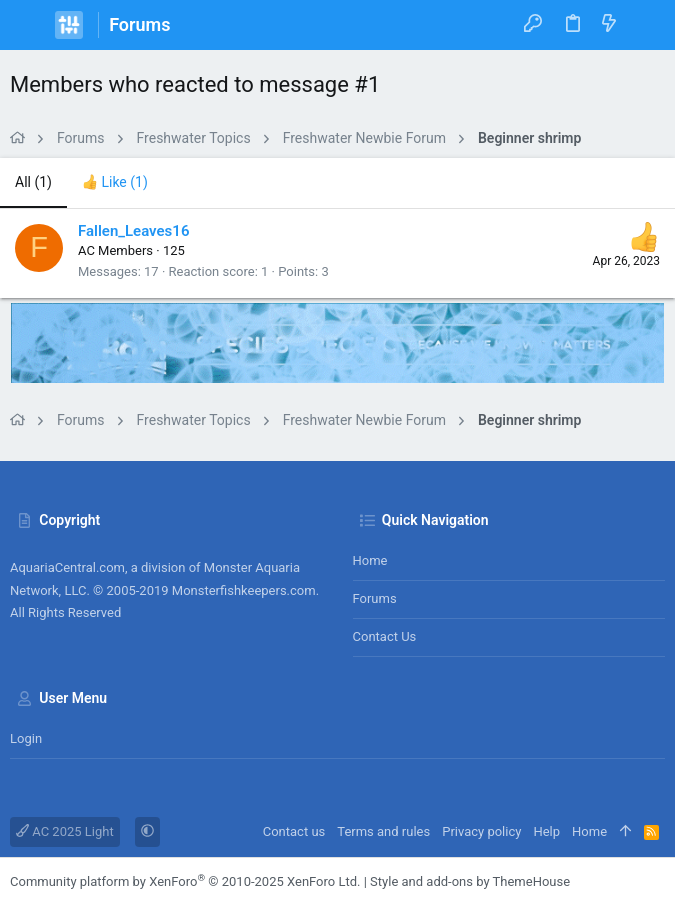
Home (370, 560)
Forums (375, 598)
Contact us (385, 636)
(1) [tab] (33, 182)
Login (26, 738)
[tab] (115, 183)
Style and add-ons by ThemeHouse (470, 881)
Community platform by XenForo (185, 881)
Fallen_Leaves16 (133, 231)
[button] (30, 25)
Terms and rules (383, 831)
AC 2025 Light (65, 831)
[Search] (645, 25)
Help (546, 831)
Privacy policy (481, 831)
■ ■ ■ ■ ■
> _TASK TO COMPLETE_:
What should come out is the exact run of lines from the one holding "[button] (30, 25)" through the end of the records above, and nothing besides.

> _WRITTEN SOLUTION_:
[button] (30, 25)
Terms and rules (383, 831)
AC 2025 Light (65, 831)
[Search] (645, 25)
Help (546, 831)
Privacy policy (481, 831)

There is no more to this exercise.